Day 017: Tales of Box Office Creepiness and The Hateful Eight!

Picking up on where we left off from the day before last, throughout the twentieth century, and even earlier, adults have attempted to publicly control, and even censor, teenagers' access to various artifacts of mass culture-including magazines, music, comic books, movies, television and radio programs, and books.

The motivation has been twofold: to shield the young from certain perceived pernicious influences and to encourage a national cultural uniformity/conformity heavily motivated by Christian morality and the dread of racial (and class) mixing. Fears of youthful extremism, sparked by corrupting influences, have waxed and waned, depending on various social, political, economic, cultural, technological, and other configurations. However, attempts at censorship have generally continued, earmarking even newer forms of mass communication, most recently cable television and the computer Internet. Any understanding of this development must consider both the fears and motivations of the adult majority, as well as the complexities of modern youth culture, all within a larger national matrix.

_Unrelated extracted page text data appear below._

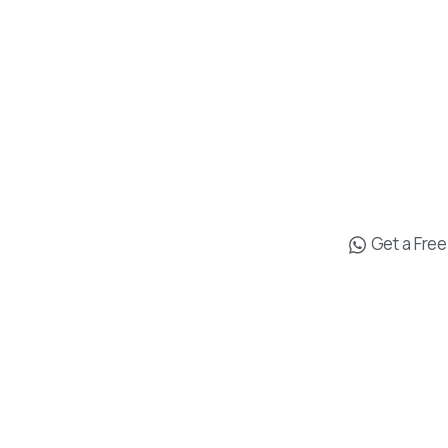
M. Kasapog
İşmerkezi No
Us
Muratpaşa/
Antalya
ents
+90 538 619 
t
info@drgo
Get a Fre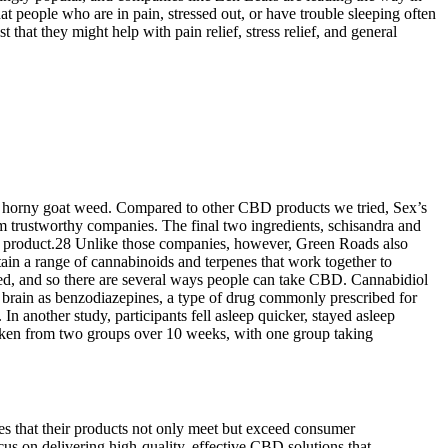
 people who are in pain, stressed out, or have trouble sleeping often
at they might help with pain relief, stress relief, and general
as horny goat weed. Compared to other CBD products we tried, Sex’s
om trustworthy companies. The final two ingredients, schisandra and
 this product.28 Unlike those companies, however, Green Roads also
n a range of cannabinoids and terpenes that work together to
d, and so there are several ways people can take CBD. Cannabidiol
e brain as benzodiazepines, a type of drug commonly prescribed for
 another study, participants fell asleep quicker, stayed asleep
taken from two groups over 10 weeks, with one group taking
es that their products not only meet but exceed consumer
on delivering high-quality, effective CBD solutions that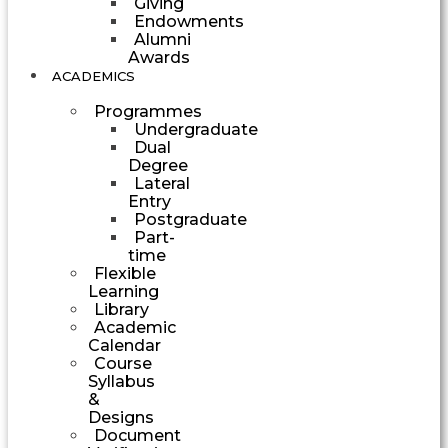
Giving
Endowments
Alumni
Awards
ACADEMICS
Programmes
Undergraduate
Dual
Degree
Lateral
Entry
Postgraduate
Part-
time
Flexible
Learning
Library
Academic
Calendar
Course
Syllabus
&
Designs
Document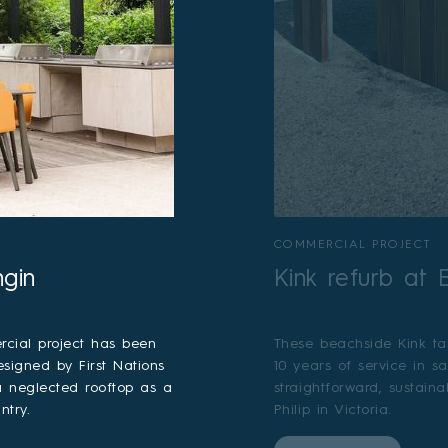
COMMERCIAL PROJECT
ngin
Kink refurb at
cial project has been
These beachside Kink ta
esigned by First Nations
10 years of service in s
 a neglected rooftop as a
straightforward, sustain
ntry.
Philip in Victoria.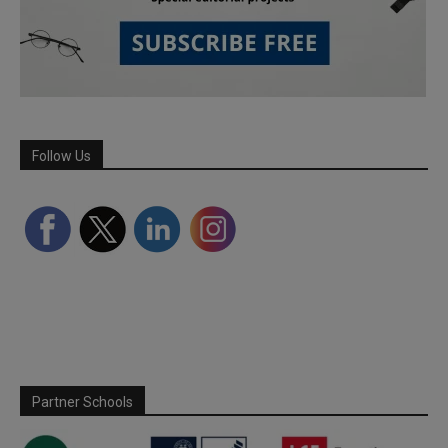
Follow Us
Partner Schools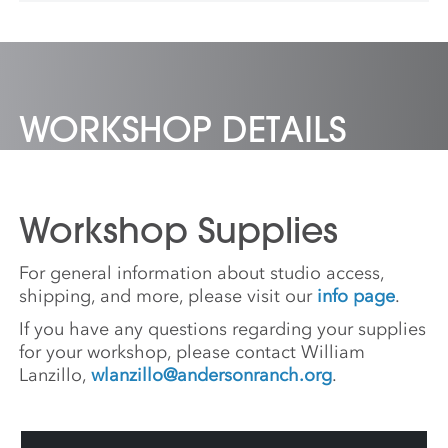
currently an associate professor at the
Minneapolis College of Art and Design.
WORKSHOP DETAILS
Workshop Supplies
For general information about studio access,
shipping, and more, please visit our
info page
.
If you have any questions regarding your supplies
for your workshop, please contact William
Lanzillo,
wlanzillo@andersonranch.org
.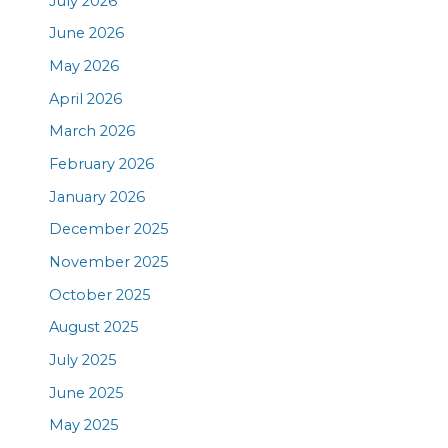
July 2026
June 2026
May 2026
April 2026
March 2026
February 2026
January 2026
December 2025
November 2025
October 2025
August 2025
July 2025
June 2025
May 2025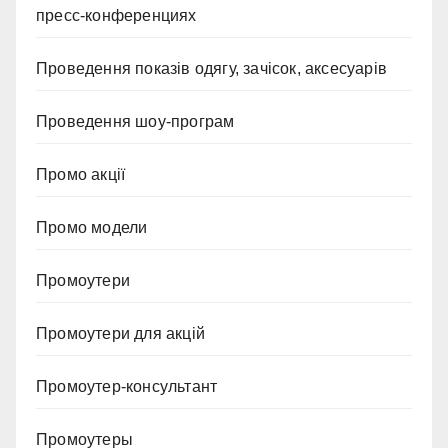
пресс-конференциях
Проведення показів одягу, зачісок, аксесуарів
Проведення шоу-програм
Промо акції
Промо модели
Промоутери
Промоутери для акцій
Промоутер-консультант
Промоутеры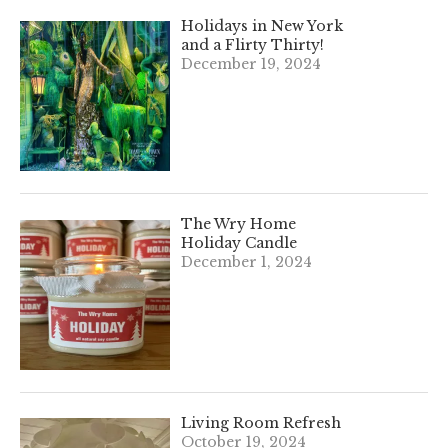
Holidays in New York
and a Flirty Thirty!
December 19, 2024
The Wry Home
Holiday Candle
December 1, 2024
Living Room Refresh
October 19, 2024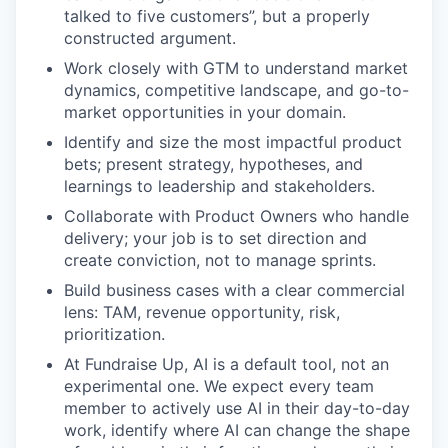
talked to five customers”, but a properly
constructed argument.
Work closely with GTM to understand market
dynamics, competitive landscape, and go-to-
market opportunities in your domain.
Identify and size the most impactful product
bets; present strategy, hypotheses, and
learnings to leadership and stakeholders.
Collaborate with Product Owners who handle
delivery; your job is to set direction and
create conviction, not to manage sprints.
Build business cases with a clear commercial
lens: TAM, revenue opportunity, risk,
prioritization.
At Fundraise Up, AI is a default tool, not an
experimental one. We expect every team
member to actively use AI in their day-to-day
work, identify where AI can change the shape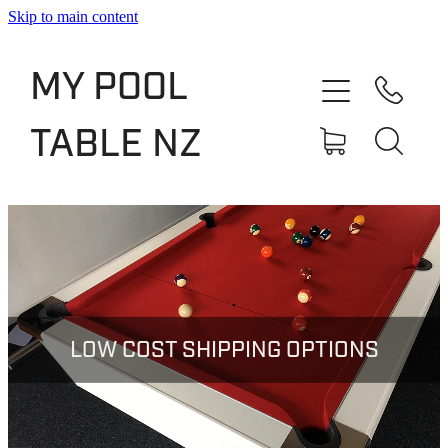
Skip to main content
Shop
MY POOL
Slate Bed Pool Tables
TABLE NZ
Rentals & Finance
Services
About
Blog
LOW COST SHIPPING OPTIONS
Contact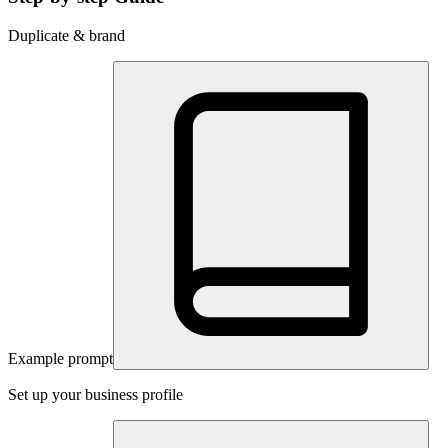
Duplicate & brand
Example prompt
Set up your business profile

Adults' fear of youthful rebellion and their urge to control youth became particularly glaring during the 1950s when the winds of change seemed particularly brisk. This approach was and is not limited to the written word, but also the visual image.

Today's lecture will continue to focus on how EC Comics transformed the landscape as it entered into our Day to Day Lives through cinema....

Who here remembers the 1995 film The Mangler? I'm assuming that most of you didn't raise your hand or put this unfortunate misfire out of your memory. The trailer for The Mangler touted that the film was from three masters of horror: director Tobe Hooper, star Robert Englund, and Stephen King, who wrote the short story. The film came and went without much notice, only notable for some impressive gore and its paltry box office take. One would hope when accumulating as much talent as The Mangler had, that more substance would present itself. I mean, what do you expect when the villain is a possessed laundry press machine?

Thirteen years prior, Stephen King teamed up with two other maestros of horror: director George A. Romero alongside Tom Savini in doing the makeup effects for the horror anthology Creepshow.

Though not receiving the same type of hype that The Mangler tried to produce, the result was much more of a fulfilling experience. With Stephen King adapting prior stories with new ideas plus Romero and Savini at the top of their games, Creepshow was able to stand apart from other horror films of the early 1980s.

Homaging EC Comics, Stephen King crafts five tales of terror and mixes them with a macabre sense of humor. At face value, the five segments of Creepshow could be considered fun and entertaining moments to a highly-entertaining film. And yes, Creepshow is supremely watchable and is one of the best horror anthologies ever made. What's more, though, is that each segment has something more to say than just gore and laughs. From familial greed in "Father's Day" to inquisitive temptation in "The Lonesome Death of Jordy Verrill" to infidelity with

"Something to Tide You Over" and marital resentment in "The Crate," each story offers more than what appears on the surface. There is one story, though, that provides more than the others, "They're Creeping Up On You."

But first let's talks walk through eight stages of horror before discussing this gem in analyzing social order.

In the early 1980s, two luminaries of the horror genre got together to make a movie inspired by the gross-out horror comics they'd loved as kids. The result was Creepshow, a film that combined the playful horror fiction of Stephen King with the visual style of George A.Romero, with the creature effects of a third legend-the-making, Tom Savini, thrown in for good measure.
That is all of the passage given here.